Those are synonymous to me. A black hole is defined as an object with an escape velocity >= c. As a star gets closer and closer to being a black hole, by definition the escape velocity at its surface approaches c.

The free-falling observer in the riddle makes measurements within local regions of spacetime within which SR applies. The observer applies the Lorentz contraction formula only locally, inputting into the formula direct measurements of velocity relative to the star. Because all the measurements are direct, there is no curvature for the observer to contend with. Each local region of spacetime is flat. The curvature along the whole tunnel does not affect the finding that the observer’s proper time to traverse the tunnel is infinitesimal, for the tunnel is an unbroken series of locally flat spacetime regions, and the calculation is straightforward: you simply sum the proper times to traverse each local region. The effect of the curvature of the star as regards the riddle is nothing more than to vary the observer’s proper time to traverse each locally flat region, but the proper time to traverse each and every locally flat region is still infinitesimal.

Last edited: Oct 26, 2005
8. Oct 26, 2005

### pervect

Staff Emeritus
Let's use limits, and not infinitesimals, I'm more comfortable with them.
In the limit as v->c, an object of finite size in its own rest frame will be passed in zero proper time.

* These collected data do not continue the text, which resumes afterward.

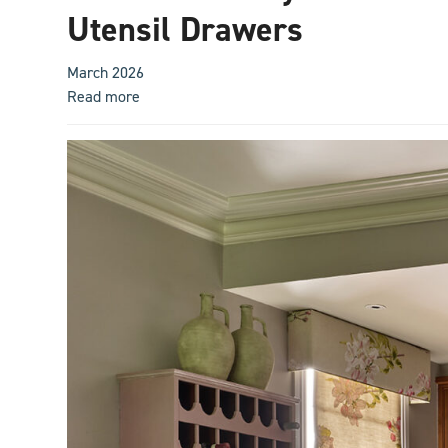
Utensil Drawers
March 2026
Read more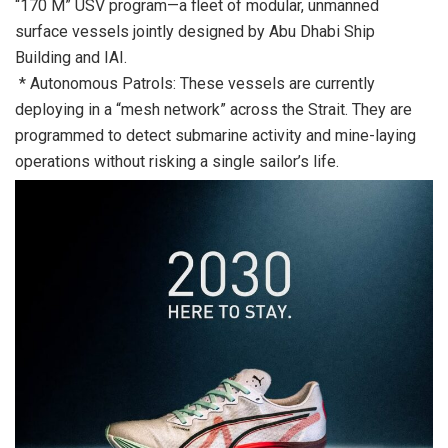
“170 M” USV program—a fleet of modular, unmanned
surface vessels jointly designed by Abu Dhabi Ship
Building and IAI.
* Autonomous Patrols: These vessels are currently
deploying in a “mesh network” across the Strait. They are
programmed to detect submarine activity and mine-laying
operations without risking a single sailor’s life.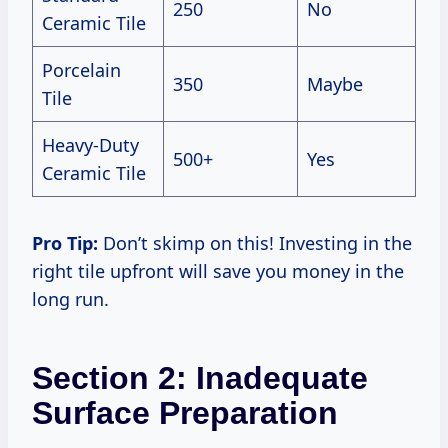
250
No
Ceramic Tile
Porcelain
350
Maybe
Tile
Heavy-Duty
500+
Yes
Ceramic Tile
Pro Tip:
Don’t skimp on this! Investing in the
right tile upfront will save you money in the
long run.
Section 2: Inadequate
Surface Preparation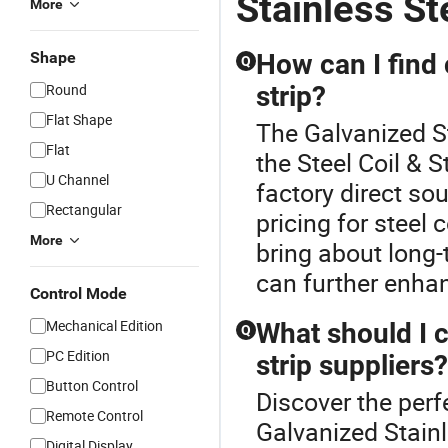
Stainless St
More
Shape
How can I find 
Q
Round
strip?
Flat Shape
The Galvanized St
Flat
the Steel Coil & 
U Channel
factory direct so
Rectangular
pricing for steel 
More
bring about long
can further enhan
Control Mode
Mechanical Edition
What should I c
Q
PC Edition
strip suppliers?
Button Control
Discover the perfe
Remote Control
Galvanized Stainl
Digital Display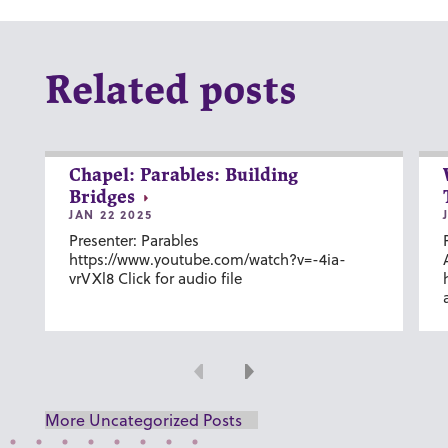
Related posts
Chapel: Parables: Building
Bridges
JAN 22 2025
Presenter: Parables
https://www.youtube.com/watch?v=-4ia-
vrVXl8 Click for audio file
Previous
Next
More Uncategorized Posts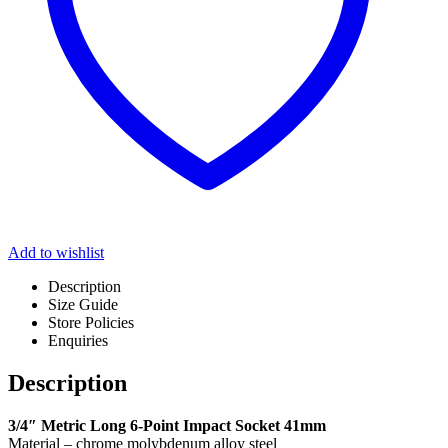
Add to wishlist
Description
Size Guide
Store Policies
Enquiries
Description
3/4″ Metric Long 6-Point Impact Socket 41mm
Material – chrome molybdenum alloy steel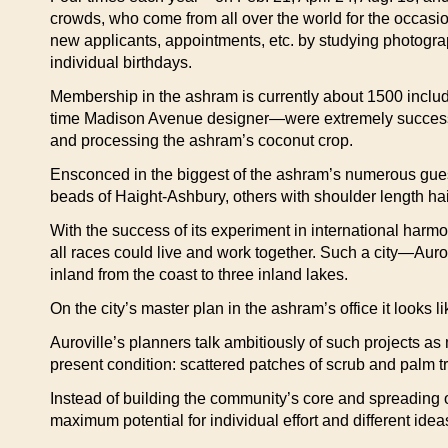
crowds, who come from all over the world for the occasio
new applicants, appointments, etc. by studying photogra
individual birthdays.
Membership in the ashram is currently about 1500 inclu
time Madison Avenue designer—were extremely successfu
and processing the ashram’s coconut crop.
Ensconced in the biggest of the ashram’s numerous guest
beads of Haight-Ashbury, others with shoulder length hai
With the success of its experiment in international harm
all races could live and work together. Such a city—Auro
inland from the coast to three inland lakes.
On the city’s master plan in the ashram’s office it looks l
Auroville’s planners talk ambitiously of such projects as
present condition: scattered patches of scrub and palm tr
Instead of building the community’s core and spreading ou
maximum potential for individual effort and different idea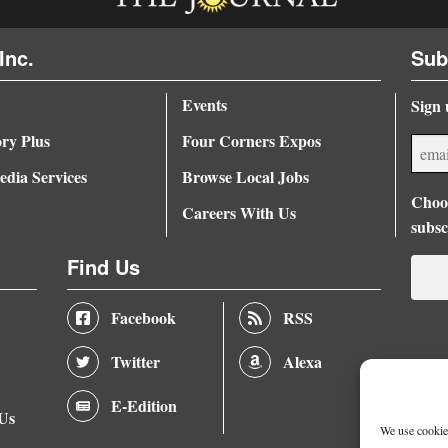
Inc.
Sub
Events
Sign 
ory Plus
Four Corners Expos
dia Services
Browse Local Jobs
Choos
Careers With Us
subsc
Find Us
Facebook
RSS
Twitter
Alexa
E-Edition
 Us
We use cookies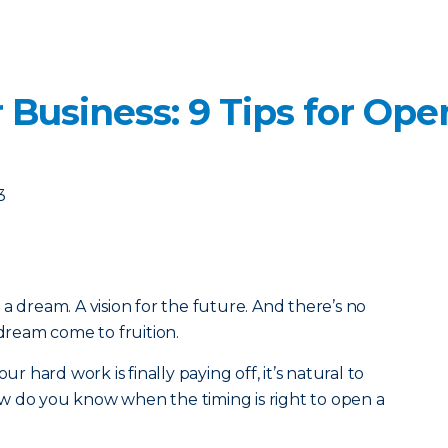
 Business: 9 Tips for Op
3
a dream. A vision for the future. And there’s no
 dream come to fruition.
ur hard work is finally paying off, it’s natural to
w do you know when the timing is right to open a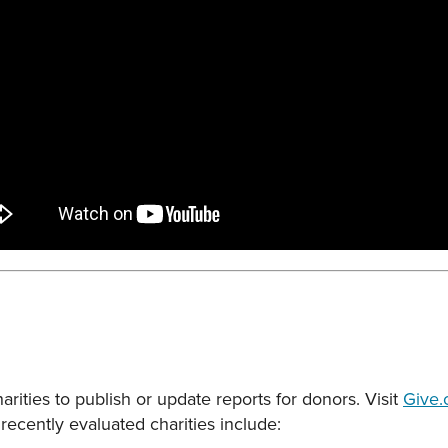
rities to publish or update reports for donors. Visit
Give.
recently evaluated charities include: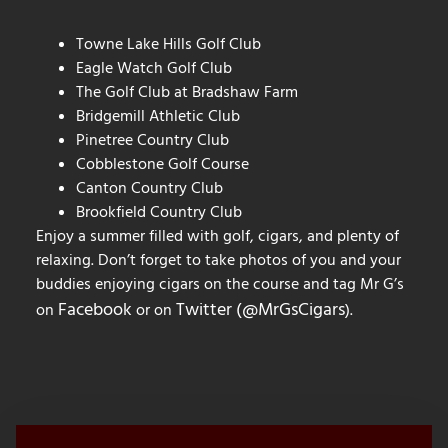
Towne Lake Hills Golf Club
Eagle Watch Golf Club
The Golf Club at Bradshaw Farm
Bridgemill Athletic Club
Pinetree Country Club
Cobblestone Golf Course
Canton Country Club
Brookfield Country Club
Enjoy a summer filled with golf, cigars, and plenty of
relaxing. Don’t forget to take photos of you and your
buddies enjoying cigars on the course and tag Mr G’s
Facebook
Twitter (@MrGsCigars
on
or on
).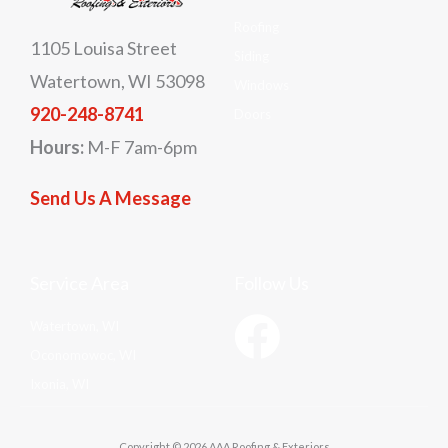
Roofing
1105 Louisa Street
Siding
Watertown, WI 53098
Windows
920-248-8741
Doors
Hours:
M-F 7am-6pm
Send Us A Message
Service Area
Follow Us
Watertown, WI
Oconomowoc, WI
Ixonia, WI
Copyright © 2026 AAA Roofing & Exteriors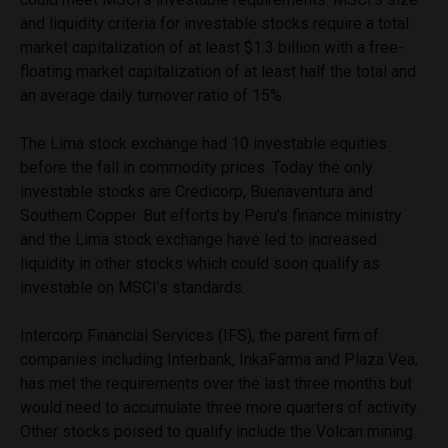
and liquidity criteria for investable stocks require a total
market capitalization of at least $1.3 billion with a free-
floating market capitalization of at least half the total and
an average daily turnover ratio of 15%.
The Lima stock exchange had 10 investable equities
before the fall in commodity prices. Today the only
investable stocks are Credicorp, Buenaventura and
Southern Copper. But efforts by Peru’s finance ministry
and the Lima stock exchange have led to increased
liquidity in other stocks which could soon qualify as
investable on MSCI’s standards.
Intercorp Financial Services (IFS), the parent firm of
companies including Interbank, InkaFarma and Plaza Vea,
has met the requirements over the last three months but
would need to accumulate three more quarters of activity.
Other stocks poised to qualify include the Volcan mining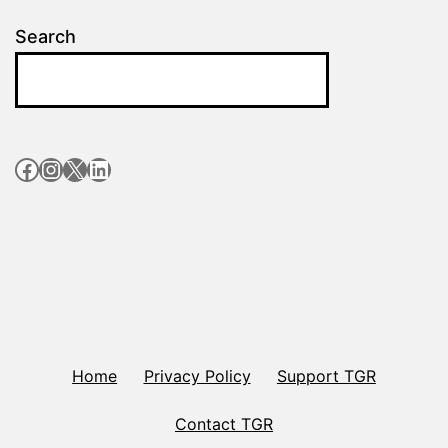
Search
Facebook
Instagram
X
LinkedIn
Home
Privacy Policy
Support TGR
Contact TGR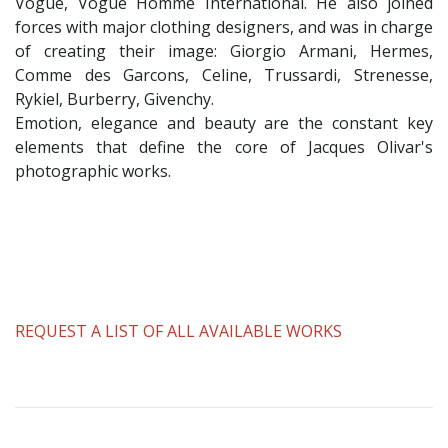
Vogue, Vogue Homme International. He also joined
forces with major clothing designers, and was in charge
of creating their image: Giorgio Armani, Hermes,
Comme des Garcons, Celine, Trussardi, Strenesse,
Rykiel, Burberry, Givenchy.
Emotion, elegance and beauty are the constant key
elements that define the core of Jacques Olivar's
photographic works.
REQUEST A LIST OF ALL AVAILABLE WORKS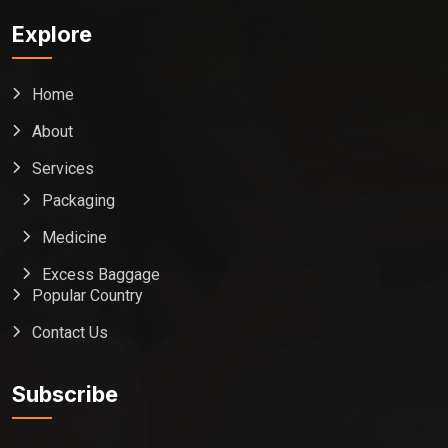
Explore
Home
About
Services
Packaging
Medicine
Excess Baggage
Popular Country
Contact Us
Global India Express
Typically replies in minutes
Subscribe
Pickup city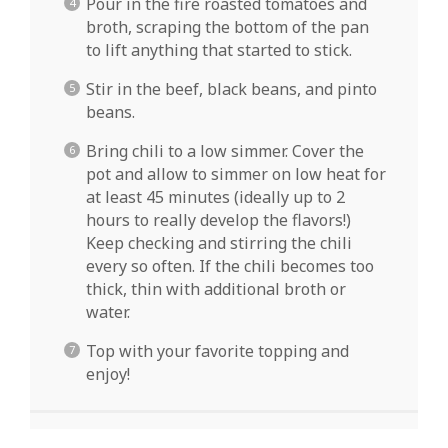
Pour in the fire roasted tomatoes and
broth, scraping the bottom of the pan
to lift anything that started to stick.
Stir in the beef, black beans, and pinto
beans.
Bring chili to a low simmer. Cover the
pot and allow to simmer on low heat for
at least 45 minutes (ideally up to 2
hours to really develop the flavors!)
Keep checking and stirring the chili
every so often. If the chili becomes too
thick, thin with additional broth or
water.
Top with your favorite topping and
enjoy!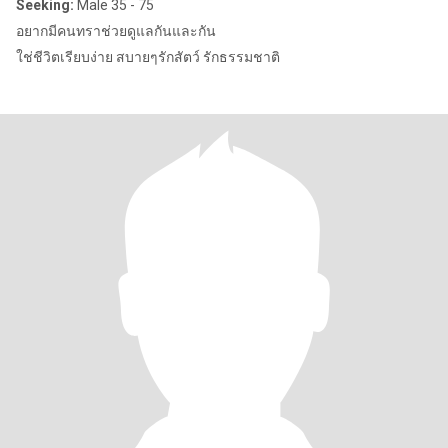
Seeking:
Male 35 - 75
อยากมีคนทราช่วยดูแลกันและกัน
ใช่ชีวิตเรียบง่าย สบายๆรักสัตว์ รักธรรมชาติ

I would agree that in SR the sum of any number of objects of finite width in their own rest frame would also be passed in zero proper time.

Note however that the limit of $f(v) \tau$ is not guaranteed to be zero for arbitrary f(v) when the limit of f(v) as v->c is not finite - it is quite possible for it to be a constant non-zero number if f(v) has the right form.

However, I would say that these statements about SR do not prove anything about the problem of what happens to an object that is falling into a black hole.

You think that your analysis "uses only SR", but in fact it is not possible to analyze the problem of an object falling into a black hole only using SR. The SR approach works only when the metric coefficients are nearly constant. Your metric coefficients are not only not constant for an object falling into a black hole - they are not even finite! (At least not in the Schwarzschild coordinate system being used).

Some results using Finklestein coordinates r,v,tau for an object falling into a black hole of mass 1 from rest at r=infinity, t=-infinty might (or might not) help you.

The Finkelstein r coordinate is the same as the Schwarzschild r coordinate. The Finkelstein v coordinate is a bit tough to explain, so I'll just not explain it :-(.

The result from my notes (again, the mass of the black hole is 1)

$$r(\tau) = \frac{1}{2} \sqrt[3]{36 \tau^2}$$

$$dr/d\tau = \frac{1}{3} \sqrt[3]{\frac{36}{\tau}}$$

Thus the schwarzschild radius, r=2 is reached at tau=-4/3, and the singularity is reached at tau=0. (Thus my fall-in time of 2M was in fact too large).

Note that dr/dtau is always GREATER than 1 inside the Schwarzschild radius (i.e for -4/3 < tau < 0). But the velocity of light is not being exceeded.

Last edited: Oct 26, 2005
9. Oct 26, 2005

### Zanket

OK, then I imply from that that you agree that the observer would traverse the star in zero proper time in the limit.

The black hole analysis isn’t in question, since for that there’s already a formula available that returns the proper time for the observer to travel from the event horizon to the singularity. That formula shows that the proper time is proportionate to the black hole’s mass. My analysis used SR only for the star. I didn’t analyze the black hole scenario except to report the existing formula and compare its results to the results for the star.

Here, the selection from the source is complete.